Рыжий прикрывает глаза, ведя пальцем по красному иероглифу над кроватью и слизывает с кончика пыль и остатки подсохшей красной жижи. Человеческая. Писк в голове растет, обрывками, дрожащей картинкой — его расписанное тело на фоне огня и трупы. Много трупов отщепенцев, сваленных друг на друга.
Рыжий сглатывает, когда понимает, что Цзянь позвал его уже несколько раз. Оборачивается, не успев сбить воспоминания из взгляда, и натыкается глазами сразу белобрысому за спину, где снова стоит этот высокий чернявый ублюдок и пялится так, будто читает мысли. Лезет в душу, ковыряется, изучает сканерами, как грязь, прилипшую к сапогам.

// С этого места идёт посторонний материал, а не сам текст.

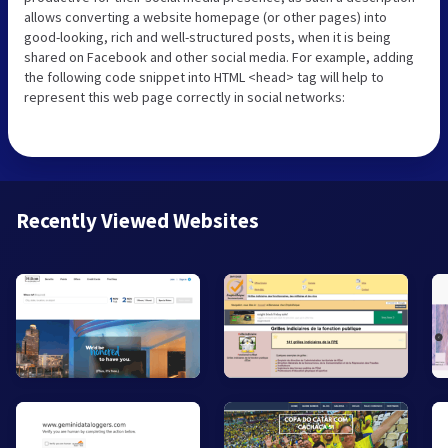
allows converting a website homepage (or other pages) into
good-looking, rich and well-structured posts, when it is being
shared on Facebook and other social media. For example, adding
the following code snippet into HTML <head> tag will help to
represent this web page correctly in social networks:
Recently Viewed Websites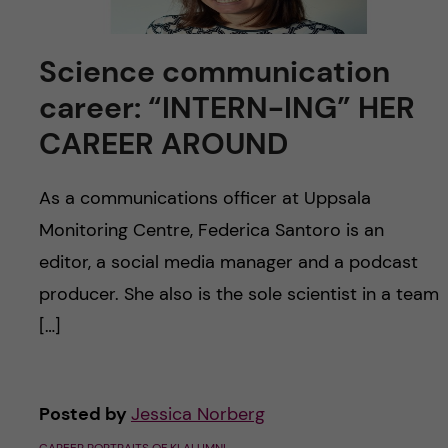
Science communication
career: “INTERN-ING” HER
CAREER AROUND
As a communications officer at Uppsala
Monitoring Centre, Federica Santoro is an
editor, a social media manager and a podcast
producer. She also is the sole scientist in a team
[…]
Posted by
Jessica Norberg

— Знаешь его? — спрашивает засранец.
Смотрит высокомерно, из-под полуприкрытых ресниц и свисающей на лицо челки. В проеме этой камеры он выглядит, как Дьявол. Хотя, Дьявол скорее тот, кто создал это место — одинокое, пустое, заставляющее их всех сбиваться в непонятные кучи ради бессмысленного существования.
— С таким надменным ебалом не удивляйся, если тебе в спину прилетит пуля, — злостно вырывается у Рыжего, и ублюдок в ответ лишь с усмешкой прикрывает глаза:
— Удивлюсь, если не прилетит.
Рыжий отворачивается. Дергает воротник потасканной куртки. Ведет плечом, стряхивая накатившие воспоминания — это было давно, но каждый раз, будто первый.
«...сколько душ ей нужно, чтобы усмирить свой гнев»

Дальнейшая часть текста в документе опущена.